___ MATERIALS PROVIDED

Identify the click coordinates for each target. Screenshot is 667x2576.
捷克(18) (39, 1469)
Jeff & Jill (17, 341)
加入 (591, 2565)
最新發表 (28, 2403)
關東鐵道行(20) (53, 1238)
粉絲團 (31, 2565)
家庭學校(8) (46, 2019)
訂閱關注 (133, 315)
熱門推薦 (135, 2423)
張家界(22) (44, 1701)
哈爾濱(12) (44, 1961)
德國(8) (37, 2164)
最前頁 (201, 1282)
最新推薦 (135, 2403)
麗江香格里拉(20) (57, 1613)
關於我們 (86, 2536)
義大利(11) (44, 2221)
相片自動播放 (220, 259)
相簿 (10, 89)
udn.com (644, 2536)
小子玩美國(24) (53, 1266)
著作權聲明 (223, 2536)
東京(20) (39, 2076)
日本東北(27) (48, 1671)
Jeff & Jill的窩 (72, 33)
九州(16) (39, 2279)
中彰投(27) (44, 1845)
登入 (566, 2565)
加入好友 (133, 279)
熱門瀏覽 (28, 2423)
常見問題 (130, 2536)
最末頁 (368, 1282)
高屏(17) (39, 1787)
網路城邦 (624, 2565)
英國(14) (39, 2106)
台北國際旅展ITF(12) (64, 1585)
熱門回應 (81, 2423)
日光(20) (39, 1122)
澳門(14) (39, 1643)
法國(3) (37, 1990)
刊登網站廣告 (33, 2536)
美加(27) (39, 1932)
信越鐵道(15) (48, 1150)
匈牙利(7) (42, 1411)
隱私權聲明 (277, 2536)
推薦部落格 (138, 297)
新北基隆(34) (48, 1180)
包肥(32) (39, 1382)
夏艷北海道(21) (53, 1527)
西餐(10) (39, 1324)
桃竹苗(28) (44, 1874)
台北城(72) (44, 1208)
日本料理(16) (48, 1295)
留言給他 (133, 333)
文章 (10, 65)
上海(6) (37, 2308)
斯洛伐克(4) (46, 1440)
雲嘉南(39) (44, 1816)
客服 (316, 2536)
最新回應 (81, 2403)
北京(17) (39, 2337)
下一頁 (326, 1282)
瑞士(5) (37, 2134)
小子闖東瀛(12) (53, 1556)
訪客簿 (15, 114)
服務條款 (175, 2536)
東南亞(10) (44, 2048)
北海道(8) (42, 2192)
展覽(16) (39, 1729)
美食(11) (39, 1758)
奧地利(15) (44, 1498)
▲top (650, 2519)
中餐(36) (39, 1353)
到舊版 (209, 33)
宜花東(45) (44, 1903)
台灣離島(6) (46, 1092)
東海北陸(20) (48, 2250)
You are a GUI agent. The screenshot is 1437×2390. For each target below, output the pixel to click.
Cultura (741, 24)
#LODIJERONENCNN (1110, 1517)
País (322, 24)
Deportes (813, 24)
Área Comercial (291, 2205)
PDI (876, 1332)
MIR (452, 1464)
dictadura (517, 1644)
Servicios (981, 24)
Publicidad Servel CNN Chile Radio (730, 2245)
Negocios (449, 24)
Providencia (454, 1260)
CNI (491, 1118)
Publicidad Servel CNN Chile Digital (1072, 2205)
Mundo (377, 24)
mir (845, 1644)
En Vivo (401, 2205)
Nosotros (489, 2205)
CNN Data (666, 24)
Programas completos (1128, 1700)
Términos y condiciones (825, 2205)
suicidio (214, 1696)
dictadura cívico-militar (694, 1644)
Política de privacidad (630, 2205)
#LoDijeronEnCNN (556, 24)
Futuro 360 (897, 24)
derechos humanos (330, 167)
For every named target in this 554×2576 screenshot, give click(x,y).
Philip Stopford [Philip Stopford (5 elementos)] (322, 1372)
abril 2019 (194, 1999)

______

> [PROBLEM TO WORK ON]: Each line above should appear again, reproduced exactly.

> [OUTPUT FOR THIS EXERCISE]:
Identify the click coordinates for each target. Screenshot is 667x2576.
捷克(18) (39, 1469)
Jeff & Jill (17, 341)
加入 (591, 2565)
最新發表 (28, 2403)
關東鐵道行(20) (53, 1238)
粉絲團 (31, 2565)
家庭學校(8) (46, 2019)
訂閱關注 (133, 315)
熱門推薦 (135, 2423)
張家界(22) (44, 1701)
哈爾濱(12) (44, 1961)
德國(8) (37, 2164)
最前頁 (201, 1282)
最新推薦 (135, 2403)
麗江香格里拉(20) (57, 1613)
關於我們 (86, 2536)
義大利(11) (44, 2221)
相片自動播放 (220, 259)
相簿 (10, 89)
udn.com (644, 2536)
小子玩美國(24) (53, 1266)
著作權聲明 (223, 2536)
東京(20) (39, 2076)
日本東北(27) (48, 1671)
Jeff & Jill的窩 (72, 33)
九州(16) (39, 2279)
中彰投(27) (44, 1845)
登入 (566, 2565)
加入好友 (133, 279)
熱門瀏覽 (28, 2423)
常見問題 (130, 2536)
最末頁 (368, 1282)
高屏(17) (39, 1787)
網路城邦 (624, 2565)
英國(14) (39, 2106)
台北國際旅展ITF(12) (64, 1585)
熱門回應 (81, 2423)
日光(20) (39, 1122)
澳門(14) (39, 1643)
法國(3) (37, 1990)
刊登網站廣告 (33, 2536)
美加(27) (39, 1932)
信越鐵道(15) (48, 1150)
匈牙利(7) (42, 1411)
隱私權聲明 (277, 2536)
推薦部落格 (138, 297)
新北基隆(34) (48, 1180)
包肥(32) (39, 1382)
夏艷北海道(21) (53, 1527)
西餐(10) (39, 1324)
桃竹苗(28) (44, 1874)
台北城(72) (44, 1208)
日本料理(16) (48, 1295)
留言給他 (133, 333)
文章 (10, 65)
上海(6) (37, 2308)
斯洛伐克(4) (46, 1440)
雲嘉南(39) (44, 1816)
客服 (316, 2536)
最新回應 (81, 2403)
北京(17) (39, 2337)
下一頁 (326, 1282)
瑞士(5) (37, 2134)
小子闖東瀛(12) (53, 1556)
訪客簿 (15, 114)
服務條款 (175, 2536)
東南亞(10) (44, 2048)
北海道(8) (42, 2192)
展覽(16) (39, 1729)
美食(11) (39, 1758)
奧地利(15) (44, 1498)
▲top (650, 2519)
中餐(36) (39, 1353)
到舊版 (209, 33)
宜花東(45) (44, 1903)
台灣離島(6) (46, 1092)
東海北陸(20) (48, 2250)
You are a GUI agent. The screenshot is 1437×2390. For each target below, output the pixel to click.
Cultura (741, 24)
#LODIJERONENCNN (1110, 1517)
País (322, 24)
Deportes (813, 24)
Área Comercial (291, 2205)
PDI (876, 1332)
MIR (452, 1464)
dictadura (517, 1644)
Servicios (981, 24)
Publicidad Servel CNN Chile Radio (730, 2245)
Negocios (449, 24)
Providencia (454, 1260)
CNI (491, 1118)
Publicidad Servel CNN Chile Digital (1072, 2205)
Mundo (377, 24)
mir (845, 1644)
En Vivo (401, 2205)
Nosotros (489, 2205)
CNN Data (666, 24)
Programas completos (1128, 1700)
Términos y condiciones (825, 2205)
suicidio (214, 1696)
dictadura cívico-militar (694, 1644)
Política de privacidad (630, 2205)
#LoDijeronEnCNN (556, 24)
Futuro 360 (897, 24)
derechos humanos (330, 167)
For every named target in this 554×2576 screenshot, give click(x,y).
Philip Stopford [Philip Stopford (5 elementos)] (322, 1372)
abril 2019 (194, 1999)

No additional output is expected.